**How to complete this task**
Where a line of the records holds the string "Banking", copy that line.

━━━━━ Provided information ━━━━━

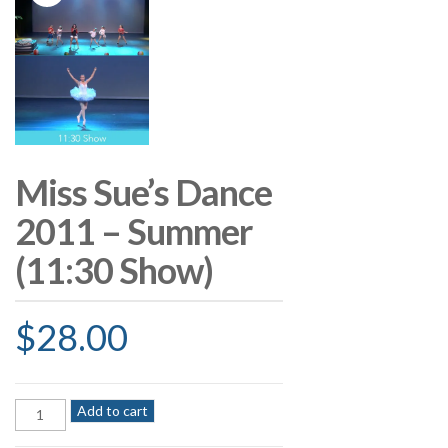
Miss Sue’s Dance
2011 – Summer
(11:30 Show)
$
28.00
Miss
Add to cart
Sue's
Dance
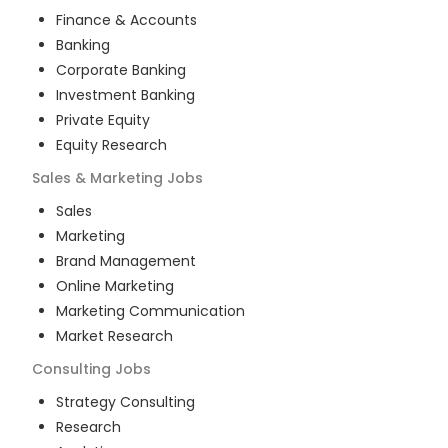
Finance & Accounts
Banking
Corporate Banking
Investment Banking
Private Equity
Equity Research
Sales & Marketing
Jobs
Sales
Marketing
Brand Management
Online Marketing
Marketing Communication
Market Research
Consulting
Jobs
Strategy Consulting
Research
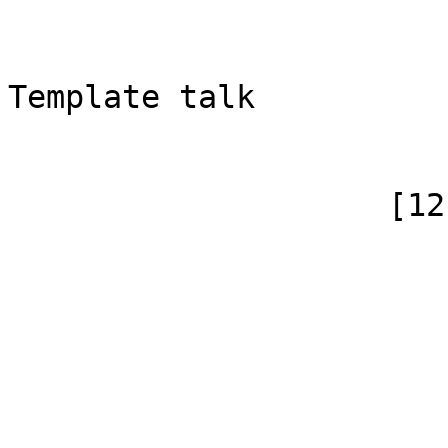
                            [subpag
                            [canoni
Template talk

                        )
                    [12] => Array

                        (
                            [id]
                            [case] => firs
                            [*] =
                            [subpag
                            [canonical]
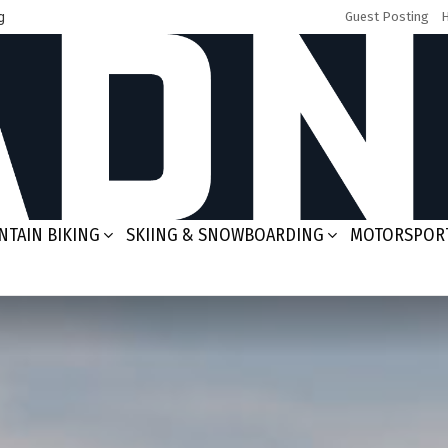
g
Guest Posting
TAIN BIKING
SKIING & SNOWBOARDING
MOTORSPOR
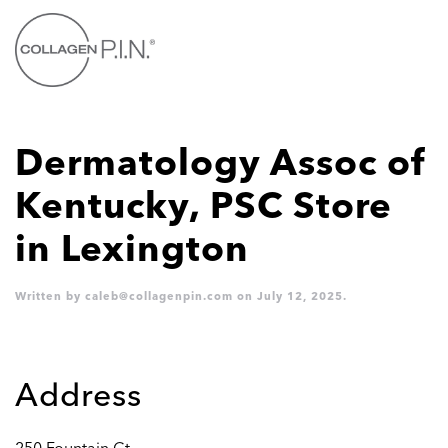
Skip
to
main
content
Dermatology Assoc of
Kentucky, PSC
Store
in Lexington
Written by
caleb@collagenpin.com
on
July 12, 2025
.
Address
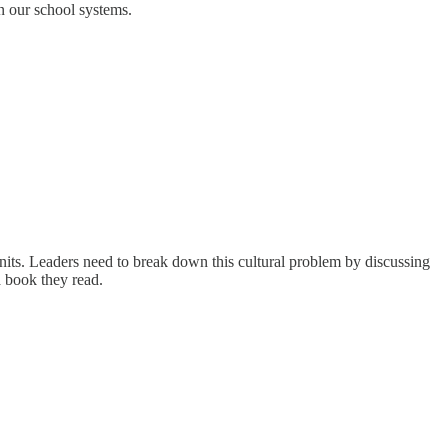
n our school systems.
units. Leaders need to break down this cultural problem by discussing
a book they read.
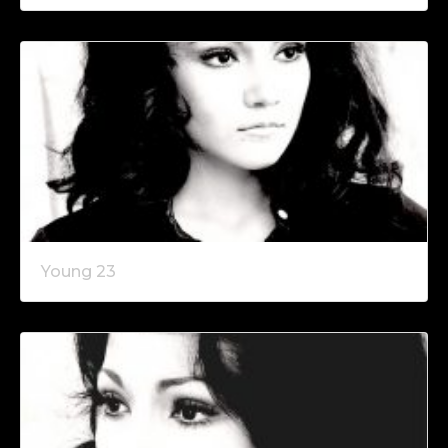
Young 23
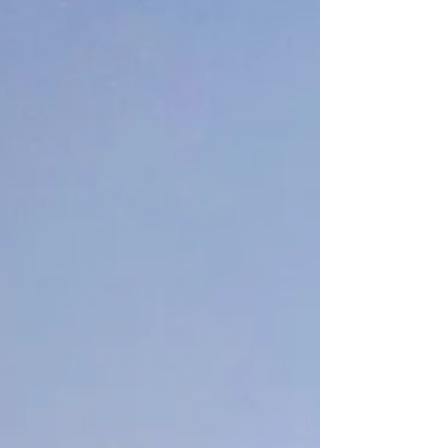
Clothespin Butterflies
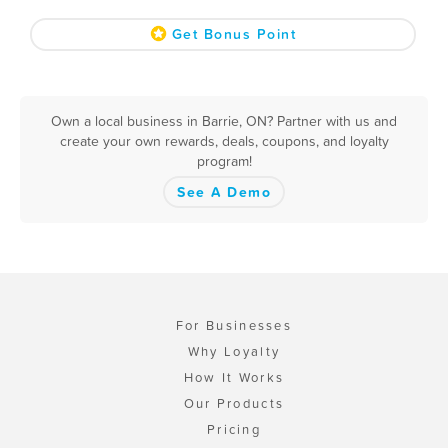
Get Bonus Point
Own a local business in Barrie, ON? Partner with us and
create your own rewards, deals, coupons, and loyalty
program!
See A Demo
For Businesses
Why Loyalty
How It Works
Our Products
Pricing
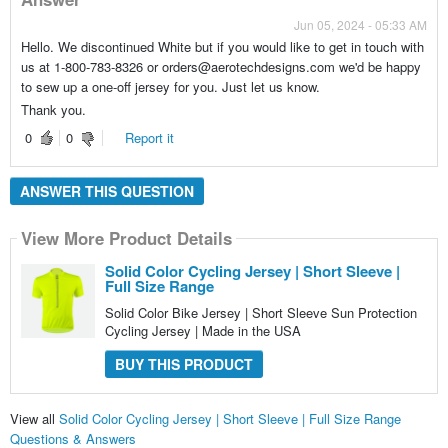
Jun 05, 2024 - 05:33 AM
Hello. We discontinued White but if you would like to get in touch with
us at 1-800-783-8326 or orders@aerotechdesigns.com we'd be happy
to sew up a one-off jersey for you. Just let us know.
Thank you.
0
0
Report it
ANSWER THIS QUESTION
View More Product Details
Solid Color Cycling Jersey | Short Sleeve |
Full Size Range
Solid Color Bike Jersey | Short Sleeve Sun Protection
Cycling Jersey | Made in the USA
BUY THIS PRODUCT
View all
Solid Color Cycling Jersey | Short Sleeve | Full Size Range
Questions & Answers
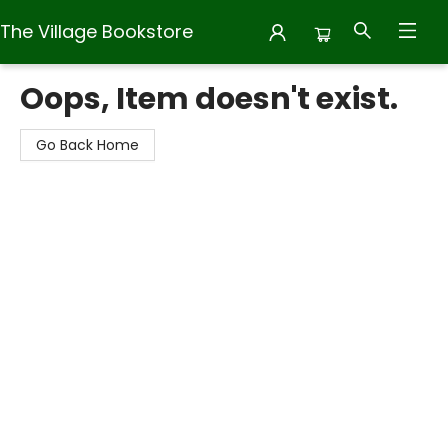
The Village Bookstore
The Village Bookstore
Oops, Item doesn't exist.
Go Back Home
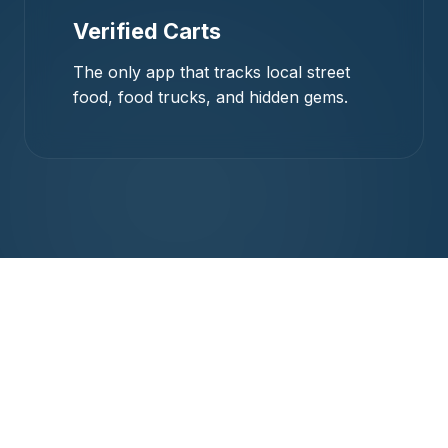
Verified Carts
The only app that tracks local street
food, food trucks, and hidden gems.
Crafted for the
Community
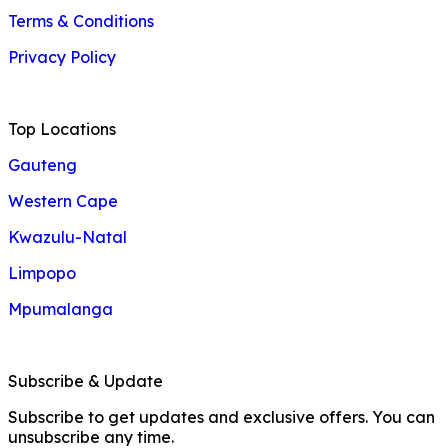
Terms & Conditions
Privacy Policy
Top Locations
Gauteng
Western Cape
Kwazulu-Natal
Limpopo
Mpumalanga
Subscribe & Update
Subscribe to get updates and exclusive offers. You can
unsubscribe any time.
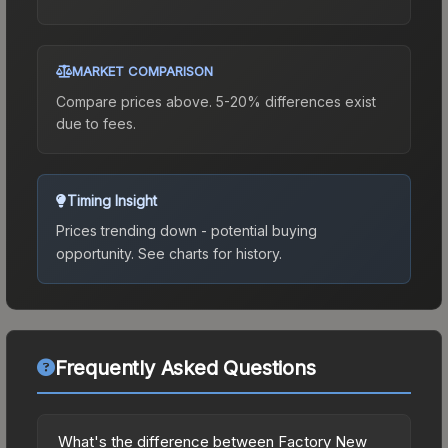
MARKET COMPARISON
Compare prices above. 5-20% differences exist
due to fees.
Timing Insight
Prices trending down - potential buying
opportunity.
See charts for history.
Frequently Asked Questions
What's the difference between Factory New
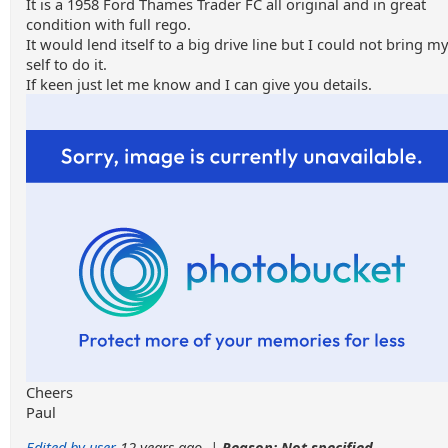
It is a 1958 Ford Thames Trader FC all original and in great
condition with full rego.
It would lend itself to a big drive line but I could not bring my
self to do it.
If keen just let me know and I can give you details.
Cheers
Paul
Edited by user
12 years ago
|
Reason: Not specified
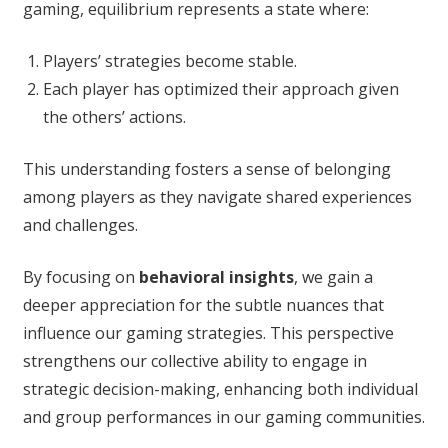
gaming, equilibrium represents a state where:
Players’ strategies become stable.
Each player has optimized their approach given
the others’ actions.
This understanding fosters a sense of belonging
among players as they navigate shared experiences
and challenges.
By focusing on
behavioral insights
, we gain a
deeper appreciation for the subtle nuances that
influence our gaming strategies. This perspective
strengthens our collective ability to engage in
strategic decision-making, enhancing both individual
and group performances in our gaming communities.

━━━━━

**Written response**
Banking
Corporate Banking
Investment Banking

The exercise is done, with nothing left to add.